Rec Sports
The Mentoring Partnership of SWPA turns 30! This story might just inspire you and your children to get involved.
What if every young person in the Pittsburgh region was lifted up by strong relationships with caring adults? Three decades ago, that’s the vision that gave rise to The Mentoring Partnership of Southwestern PA.
The Mentoring Partnership (TMP) helps make this vision a reality through their work with formal mentoring programs, community organizations, schools, youth sports leagues and more. Their goal? To create relationship-rich environments for young people.
Recently, Kidsburgh sat down with two people at the heart of TMP — long-time executive director Colleen Fedor, who is retiring this month, and Kristan Allen, who has served as associate executive director for many years and will take over as executive director in the new year.
If you’ve ever wondered about helping out as a mentor or about adding mentorship to your child’s life, this conversation is for you:
Kidsburgh: Draw us a picture of what was happening in 1995 when TMP was created.

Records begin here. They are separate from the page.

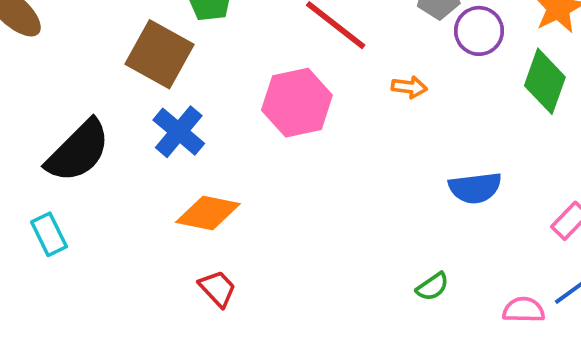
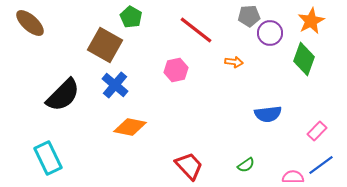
pink hexagon: (297, 103) -> (176, 70), size x0.7
cyan rectangle: (49, 234) -> (48, 158), moved, size x1.5
red trapezoid: (218, 289) -> (189, 166), moved, size x1.4

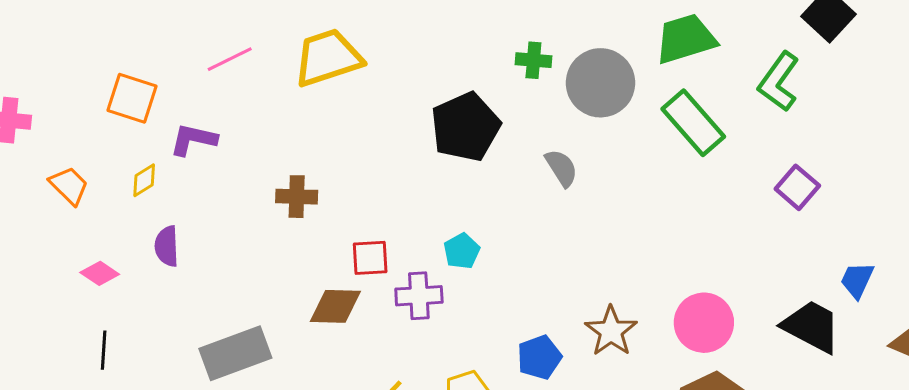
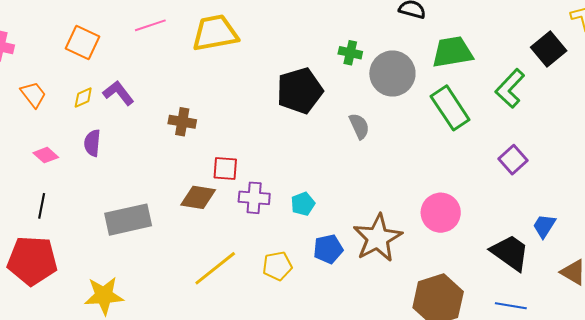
purple L-shape: (193, 140) -> (118, 93), moved, turned 32
cyan pentagon: (462, 251) -> (303, 204), moved
pink circle: (704, 323) -> (441, 213), moved
brown star: (611, 331) -> (378, 238), size x1.4

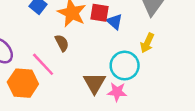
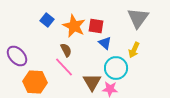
blue triangle: (115, 22) -> (105, 43), moved
pink line: (43, 64) -> (64, 67), moved

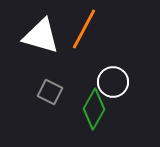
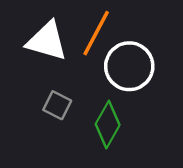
white circle: (113, 82) -> (129, 66), moved, size x1.4

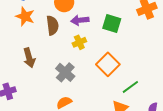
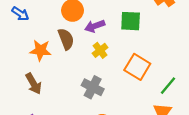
orange star: (25, 16) -> (40, 50), moved
brown arrow: (29, 58) -> (34, 84), moved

Colleen Fedor: “In 1995, the U.S. Attorney in Pittsburgh was Fred Thieman, who was concerned about crime prevention, as compared to remediating or dealing with things after crime. So he convened the Youth Crime Prevention Council with a group of community leaders who cared about the challenges that young people face and they asked: How might we address the needs of children before crime happens? That was the beginning of The Mentoring Partnership. Through discussion, they identified three areas for focus: After-school programming, youth employment and mentoring. MENTOR: The National Mentoring Partnership was celebrating its fifth year, and they were forming affiliates around the country. Thankfully, the Heinz Endowments and Grable Foundation staffers saw this as an opportunity to really help. There was already a loosely convening group of mentoring programs and they were asked if capacity-building support would be valuable to their program(s). They voted 100% that yes, The Mentoring Partnership would be helpful to us.”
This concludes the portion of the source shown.